# COMPAS Dataset

The COMPAS dataset comes with predictions, so we do not have to train a model. Here we clean the data and get it into a form suitable for FairVis

The data is from ProPublica - https://github.com/propublica/compas-analysis

In [2]:
import pandas as pd
import numpy as np

In [3]:
df = pd.read_csv("data/compas/compas-scores-two-years.csv")

Gather the features we want to focus on

In [4]:
cols = ["age", 
        "c_charge_degree", 
        "race",  
        "sex", 
        "priors_count", 
        "days_b_screening_arrest", 
        "decile_score", 
        "is_recid", 
        "two_year_recid", 
        "c_jail_in", 
        "c_jail_out"]
df = df[cols]

Process and clean data as done in Pro Publica

In [5]:
# filter those with recent crimes (propub methology)
df = df.loc[(df['days_b_screening_arrest'] <= 30) & (df['days_b_screening_arrest'] >= -30)]

# create jail days
jail_length = pd.to_datetime(df['c_jail_out']) - pd.to_datetime(df['c_jail_in'])
df['jail_length_days'] = jail_length.apply(lambda x: x.days)
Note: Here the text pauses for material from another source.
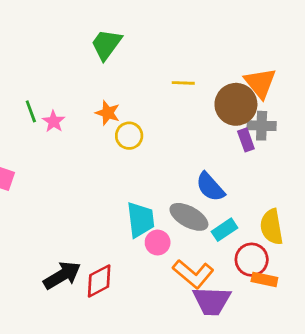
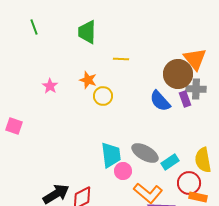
green trapezoid: (106, 44) -> (87, 32), turned -35
yellow line: (183, 83) -> (121, 59), moved
green line: (31, 111) -> (34, 27), moved
blue semicircle: (210, 187) -> (160, 101), moved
df.drop('c_jail_in', axis=1, inplace=True)
df.drop('c_jail_out', axis=1, inplace=True)

# make charge degree more legible 
df["c_charge_degree"] = df['c_charge_degree'].map({'F': 'Felony', 'M': 'Misdemeanor'})

# create out
higher_risk = df['decile_score'] >= 5
df['out'] = higher_risk.astype(int)
df.drop('decile_score', axis=1, inplace=True)

# make class
df["class"] = (df['two_year_recid'] | df['is_recid'])

df.drop('is_recid', axis=1, inplace=True)
df.drop('two_year_recid', axis=1, inplace=True)

In [6]:
df.to_csv('processed/compas_out.csv', index=False)